Der Geist einer der schillernsten Gestalten der Rockgeschichte erschien in Neunburg. Das Publikum war verzaubert.
Von Ralf Gohlke

„Mercury Tribute“ ließ in einer großartigen Show den Geist von „Queen“ und ihrem Ausnahmesänger Freddy Mercury auf der Bühne der Schwarzachtalhalle erscheinen. Das Publikum war begeistert. Foto: Ralf Gohlke
„Mercury Tribute“ ließ in einer großartigen Show den Geist von „Queen“ und ihrem Ausnahmesänger Freddy Mercury auf der Bühne der Schwarzachtalhalle erscheinen. Das Publikum war begeistert. Foto: Ralf Gohlke

Neunburg.Vor genau 50 Jahren wurden die Grundsteine für eine der erfolgreichsten Bands der Rockgeschichte gelegt. Aus verschiedenen Formationen fanden die Musiker zusammen, die schließlich als „Queen“ zu dem wurden, was ihre Fangemeinde bis auf den heutigen Tag begeistert. Farrokh Bulsara, der sich von nun an Freddy Mercury nannte, zählt zu den schillernsten, aber auch aus künstlerischer Sicht herausragendsten Gestalten seiner Zeit und seines Genres. Nicht nur seine Musik, sondern seinen Geist am Leben zu halten, hat sich die Bühnenshow „Spirit of Freddy Mercury“ auf die Fahnen geschrieben.

Die Akteure der Show sorgten bei ihrem Auftritt in der Neunburger Schwarzachtalhalle in vielen Szenen für echtes Gänsehaut-Gefühl. Ann-Cathrin Musil verkörperte gleich zu Beginn Mary Austin, die intimste Freundin von Mercury. Sie hütet, den allgemeinen Informationen nach, das Geheimnis um den Verbleib der Asche des am 24. November 1991 verstorbenen Sängers und Entertainers. Symbolisch streute die Darstellerin davon etwas auf die Neunburger Bühne in der Schwarzachtalhalle.

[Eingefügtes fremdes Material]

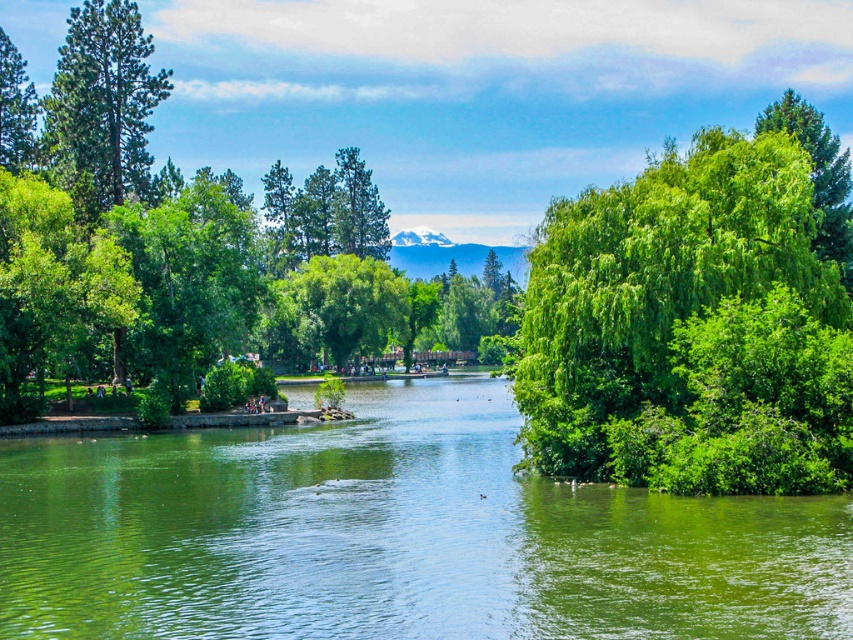 Between green textured tree at upper left and green leafy tree at center, which one appears on the left side from the viewer's perspective?

green textured tree at upper left

Does green textured tree at upper left appear on the left side of green leafy tree at center?

Correct, you'll find green textured tree at upper left to the left of green leafy tree at center.

Where is `green textured tree at upper left`? This screenshot has height=640, width=853. green textured tree at upper left is located at coordinates (102, 108).

Image resolution: width=853 pixels, height=640 pixels. I want to click on green textured tree at upper left, so click(x=102, y=108).

Does green leafy tree at right lie in front of green leafy tree at upper right?

Yes, green leafy tree at right is in front of green leafy tree at upper right.

Does point (590, 467) come behind point (825, 138)?

That is False.

This screenshot has width=853, height=640. I want to click on green leafy tree at right, so click(688, 324).

Is green leafy tree at center to the left of green leafy tree at upper right from the viewer's perspective?

Correct, you'll find green leafy tree at center to the left of green leafy tree at upper right.

The height and width of the screenshot is (640, 853). In order to click on green leafy tree at center in this screenshot , I will do `click(344, 305)`.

Die Stille, die darauf im Publikum herrschte, war aber schnell verflogen, als die Band einsetzte und Ivan Ristanovic, alias Freddy, lauthals verkündete: „I want it all, ich will alles!“. Von da an gab es kein Halten mehr. Die großen Hits wurden im Rhythmus klatschend begleitet.

Legendäres Gitarrensolo

Es folgten „Somebody to love you“, „Under pressure“ und „Get down make love“. Im Anschluss zelebrierte Nenad Bojkovic alias Brian May über fast sieben Minuten lang das legendäre „Brighton Rock Solo“ auf seiner „Red Special“. Die E-Gitarre, die May selbst entwickelt und in ihrer Urform mit seinem Vater gebaut hat, ist quasi Kult für jeden Gitarristen, der sich mit „Queen“ auseinandersetzt. Brian May spielte übrigens mit einer Sixpence-Münze anstatt mit einem Plektrum, was den charakteristischen Sound unterstrich.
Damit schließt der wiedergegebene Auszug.